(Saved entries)
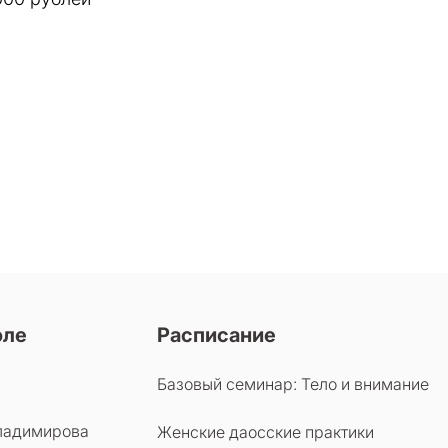
оле
Расписание
Базовый семинар: Тело и внимание
ладимирова
Женские даосские практики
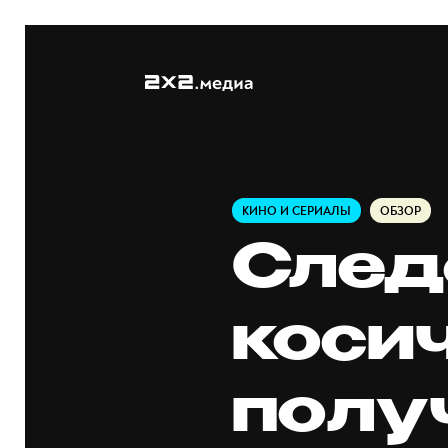
КИНО И СЕРИАЛЫ
ОБЗОР
След
коси
полу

* _TASK STATEMENT_
Copy the records above exactly. The pictures are not part of the copy.

* _TASK ANSWER_
оле
Расписание
Базовый семинар: Тело и внимание
ладимирова
Женские даосские практики
КИНО И СЕРИАЛЫ
ОБЗОР
След
коси
полу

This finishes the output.